Les marchés obligataires auront finalement eu raison des velléités de guerre commerciale de l’administration Trump, et ce assez rapidement. Il nous semblait peu probable que la baisse des marchés actions force le président américain à revenir sur ses décisions mais nous n’avions pas anticipé que la hausse des taux pourrait arriver au même résultat. C’est pourtant ce qu’il s’est passé suite à la pentification de la courbe des taux américains, le taux à 30 ans américain fleurtant avec les 5%, proche des plus hauts atteints depuis 2007.
La trêve de 90 jours annoncée mi-avril n’est pourtant qu’une étape dans ce qui s’annonce comme le feuilleton de l’année 2025. Le marché semble aujourd’hui anticiper que les droits de douane américains se stabiliseront à un niveau assez faible; ce qui serait négatif pour la croissance américaine sans pour autant provoquer de récession. La croissance US attendue pour 2025 est de 1,4% (consensus Bloomberg) impliquant une croissance de 2% au cours des prochains trimestres après la croissance négative du T1 – ce qui nous parait aujourd’hui optimiste. Côté inflation, les anticipations actuelles tablent sur une hausse significative des prix à court terme (fixing d’inflation au-dessus de 3,5% en fin d’année) mais sans effets inflationnistes à long terme.
La situation actuelle ressemble à celle de 2022-2023 avec des enquêtes indiquant un risque important mais des chiffres d’activité réels qui restent solides. C’est sans doute ce qui maintient les prévisions de croissance à un niveau élevé. Malgré tout, nous sommes un peu plus inquiets que le consensus: contrairement à 2022-2023, il n’y a pas d’épargne excédentaire et donc pas de réserve de consommation. Il nous semble donc probable que l’on assiste à une baisse de la consommation dans les prochains mois, une fois que les effets de la guerre commerciale se feront sentir. Les enquêtes du Conference Board (association de recherche économique) ou encore celles concernant les intentions d’investissement sont actuellement sur des niveaux historiquement dangereux, ce que nous ne pouvons ignorer.

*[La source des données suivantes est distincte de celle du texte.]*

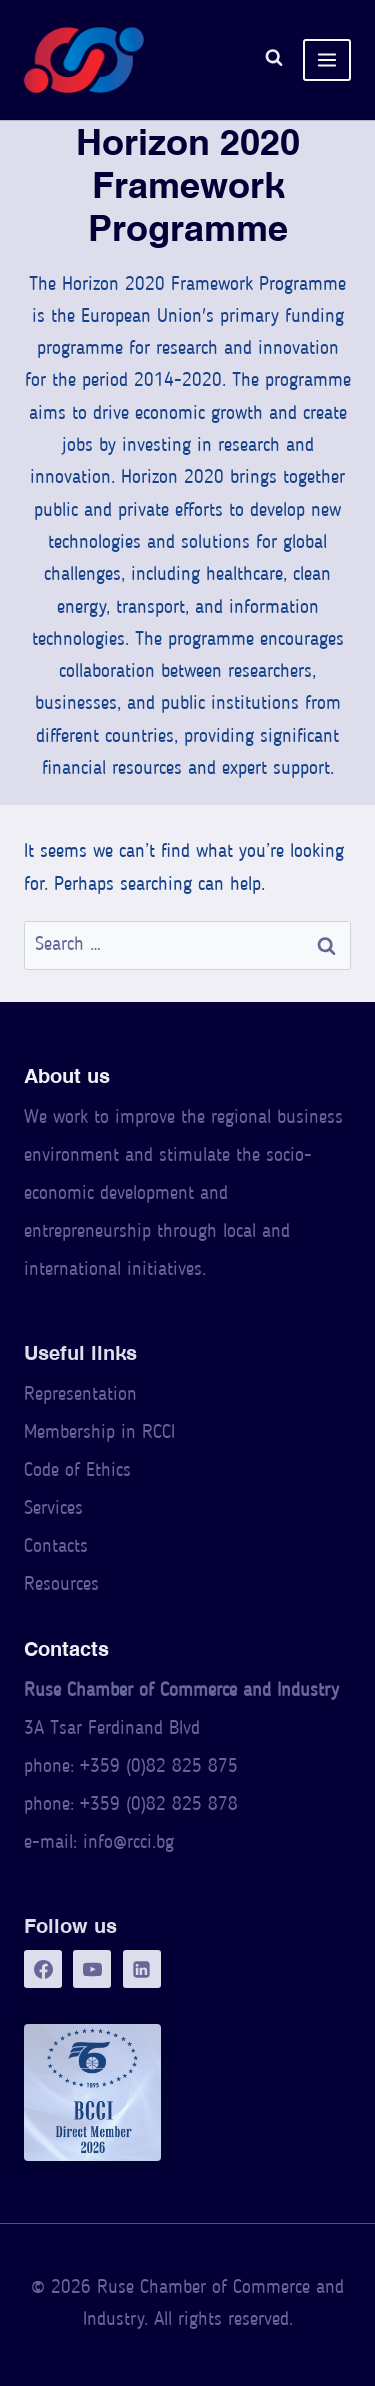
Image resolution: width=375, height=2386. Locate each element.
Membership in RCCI (99, 1433)
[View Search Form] (274, 60)
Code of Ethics (77, 1471)
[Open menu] (327, 60)
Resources (61, 1585)
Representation (80, 1395)
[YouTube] (92, 1969)
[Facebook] (43, 1969)
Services (53, 1509)
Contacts (56, 1547)
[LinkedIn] (142, 1969)
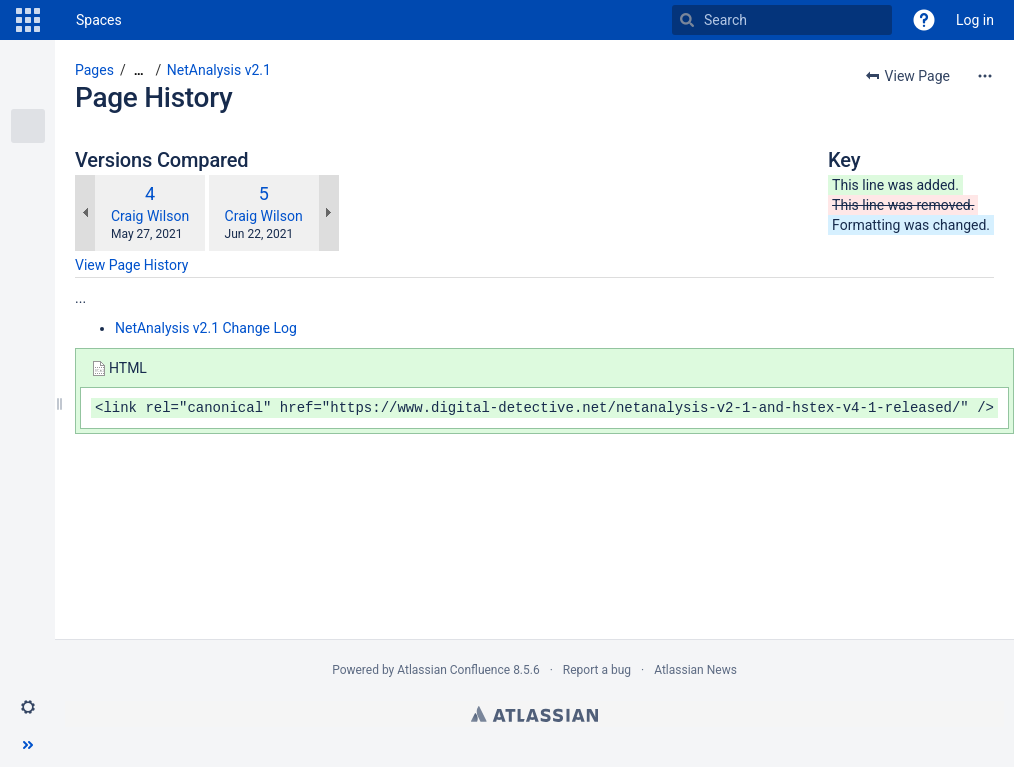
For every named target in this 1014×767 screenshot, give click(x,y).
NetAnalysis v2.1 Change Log (206, 328)
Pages (94, 70)
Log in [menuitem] (975, 20)
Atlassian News (695, 670)
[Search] (687, 20)
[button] (28, 20)
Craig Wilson (150, 216)
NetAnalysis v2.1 (219, 70)
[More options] (985, 76)
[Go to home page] (56, 20)
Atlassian (534, 714)
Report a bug (597, 670)
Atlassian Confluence (453, 670)
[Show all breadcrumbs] (139, 70)
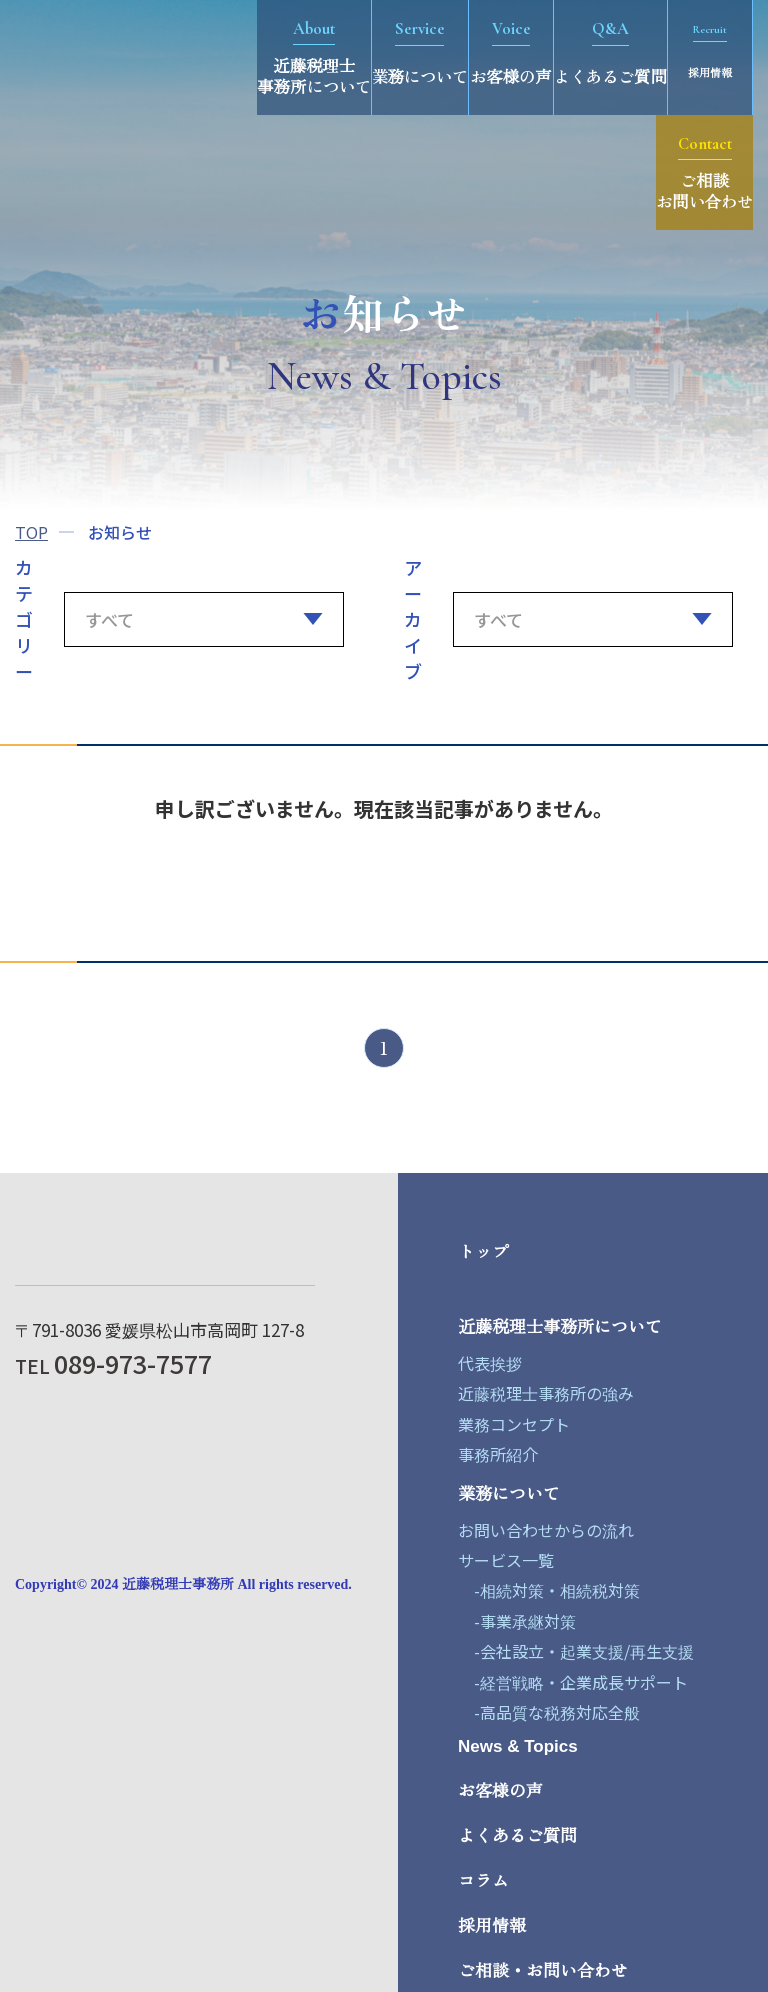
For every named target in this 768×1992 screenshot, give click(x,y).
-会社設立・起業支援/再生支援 (576, 1651)
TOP (31, 532)
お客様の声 (500, 1791)
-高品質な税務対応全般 (549, 1712)
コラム (483, 1881)
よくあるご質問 (517, 1836)
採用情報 (492, 1926)
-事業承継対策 (517, 1621)
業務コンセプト (514, 1424)
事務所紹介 (498, 1454)
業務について (509, 1494)
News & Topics (518, 1746)
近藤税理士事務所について (560, 1327)
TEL (113, 1365)
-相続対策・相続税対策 (549, 1590)
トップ (483, 1252)
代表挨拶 (490, 1363)
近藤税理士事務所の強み (546, 1393)
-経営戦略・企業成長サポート (573, 1682)
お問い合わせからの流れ (546, 1530)
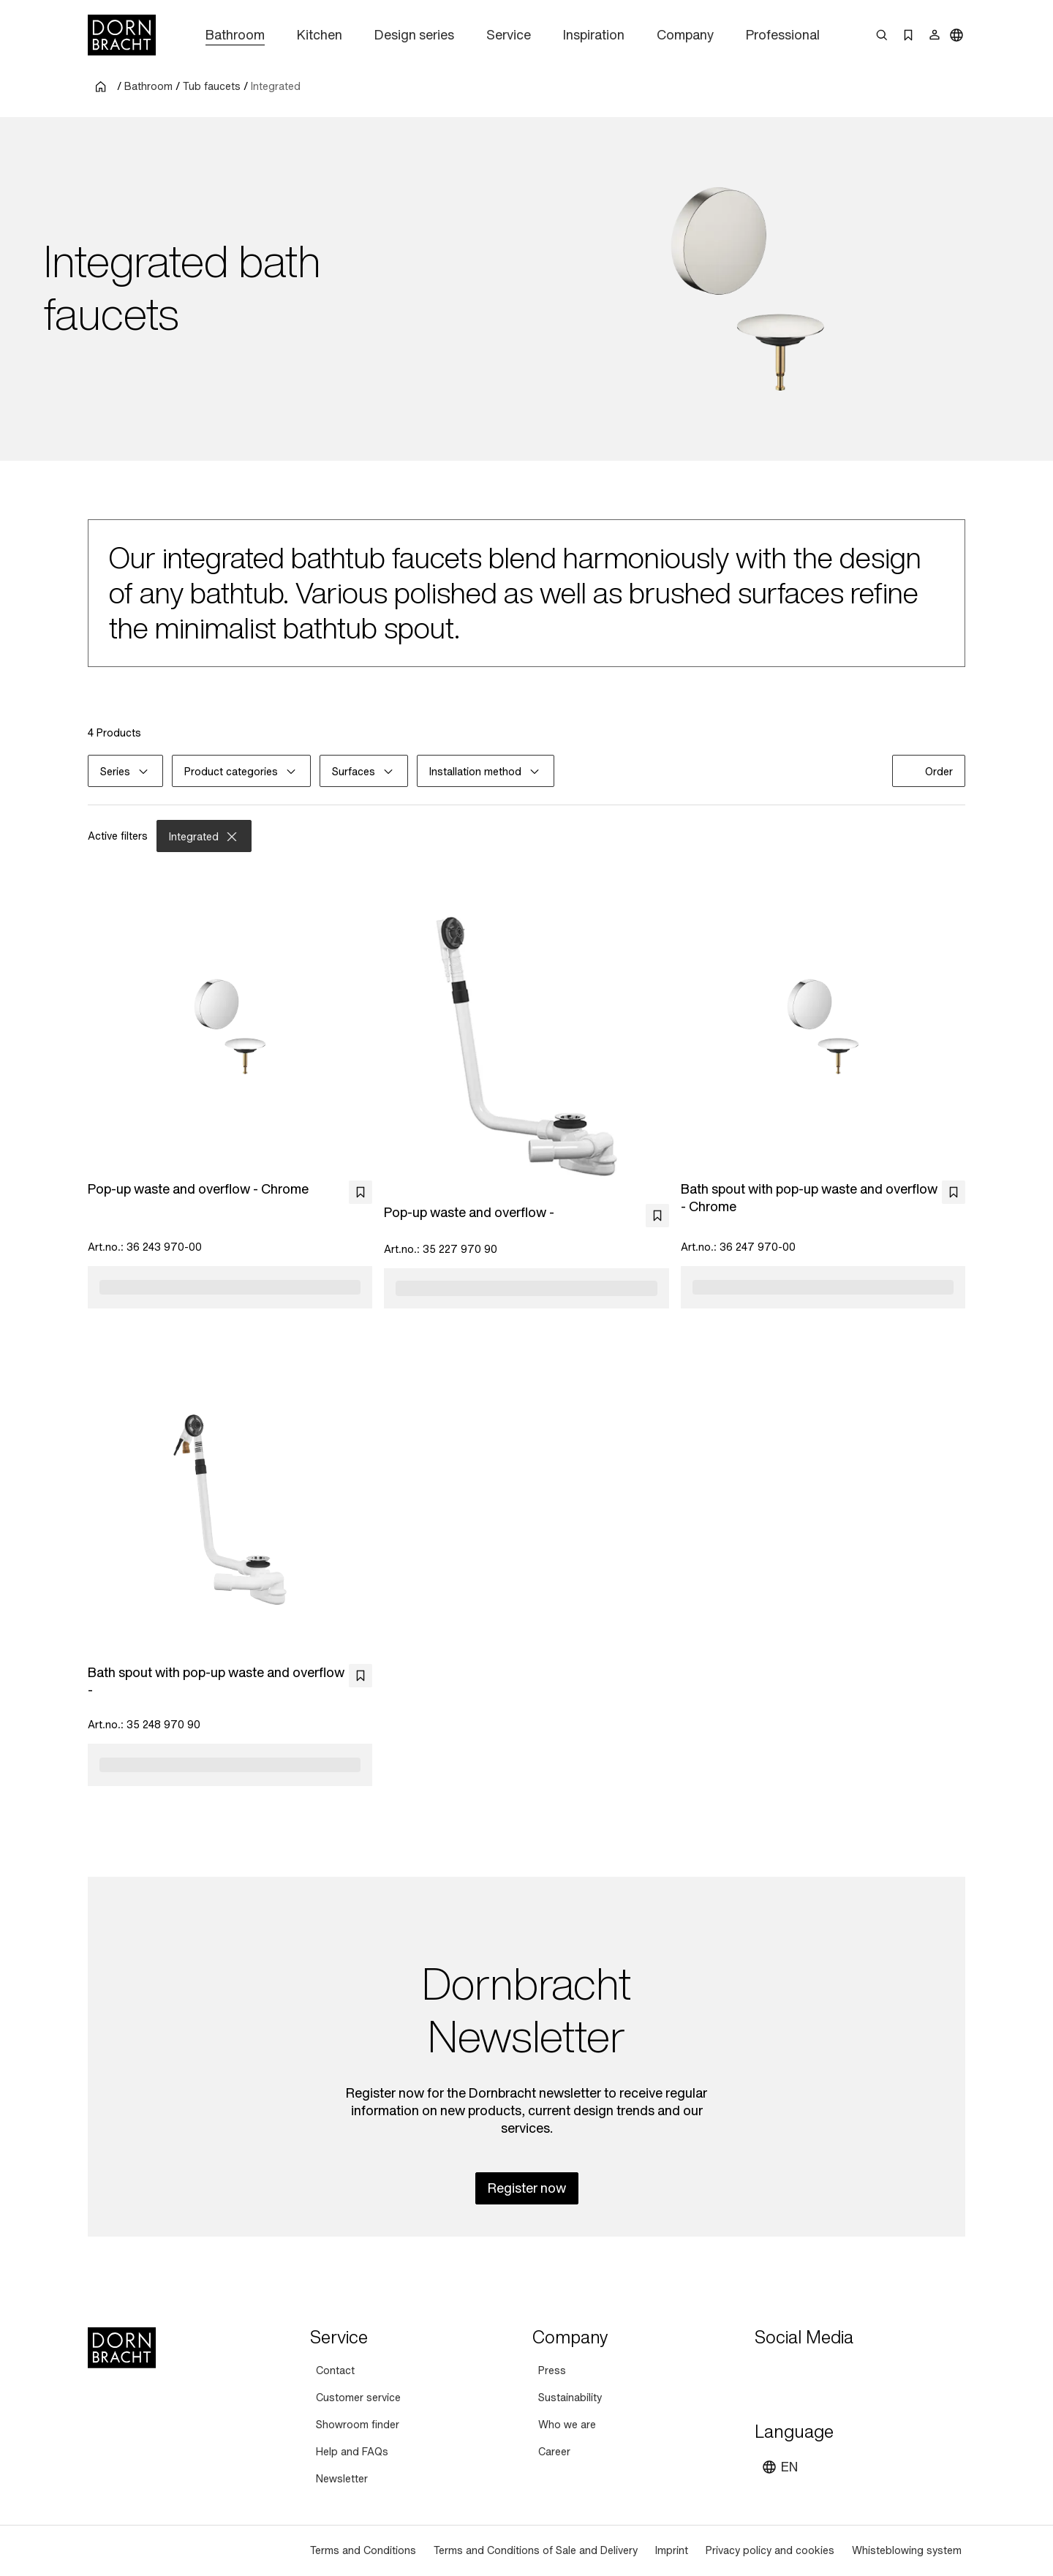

Il faut aussi rappeler que la Fed ne sera certainement pas dans l’anticipation mais plutôt dans la réaction. Si les anticipations d’inflation sont crédibles, ce qu’elles sont historiquement à court terme, la Réserve fédérale américaine (Fed) va être confrontée à une inflation core (sous-jacente) au-dessus de 3,5% au deuxième semestre: elle ne pourra baisser les taux qu’en cas de forte dégradation de l’activité, en particulier sur le marché de l’emploi. Aura-t-elle suffisamment de données en juin ou en juillet pour agir ? Probablement pas. Elle ne devrait donc pas constituer un soutien pour le marché comme ce fut le cas par le passé.
Zone euro et marchés mondiaux, entre prudence et résilience
En zone euro la situation est un peu plus lisible. La croissance reste faible et orientée à la baisse en raison des incertitudes actuelles mais elle ne s’effondre pas. Le consensus devrait s’ajuster graduellement à la baisse.
Côté inflation la BCE devrait être confrontée à moins de problèmes malgré la forte inflation d’avril liée aux problèmes de désaisonnalisation autour de Pâques. La hausse de l’Euro et la baisse du pétrole sont également de bonnes nouvelles.
Ces derniers points sont de bon augure pour la croissance mondiale à moyen terme mais pas assez pour contrebalancer les effets négatifs à court terme. La baisse du dollar a historiquement des effets bénéfiques: relance du commerce mondial, allègement du fardeau de la dette en dollar pour les pays émergents ou encore hausse des matières premières. Ainsi, les marchés émergents d’Amérique Latine semblent actuellement bien positionnés: ils sont peu ciblés par l’administration Trump et vont beaucoup profiter de la hausse de leur devise (fort endettement en dollar et inflation importante). Même logique pour la baisse du pétrole qui devrait faire baisser les coûts des entreprises et améliorer le pouvoir d’achat.
Il est donc possible que dans un second temps les marchés soient surpris par la résilience de la croissance mondiale mais il nous semble trop tôt pour que ces effets positifs se fassent sentir.
Nous restons donc prudents à l’heure actuelle tout en étant conscients qu’une politique peut changer la donne à tout moment. L’annonce de baisse d’impôts par l’administration américaine (4 juillet selon Bessent) pourrait aussi constituer un support pour le marché mais son financement nous semble pour le moment incertain et potentiellement dangereux pour les parties longues de courbe des taux US déjà sous pression.
Perspectives pour le mois de mai
Incertitude toujours très forte et liée à des décisions politiques. Le scénario de base des marchés nous semble aujourd’hui un peu trop optimiste au regard des risques potentiels. Le risque de déception concernant les négociations commerciales en cours parait élevé, ce qui pourrait renverser la perception actuellement assez optimiste des investisseurs.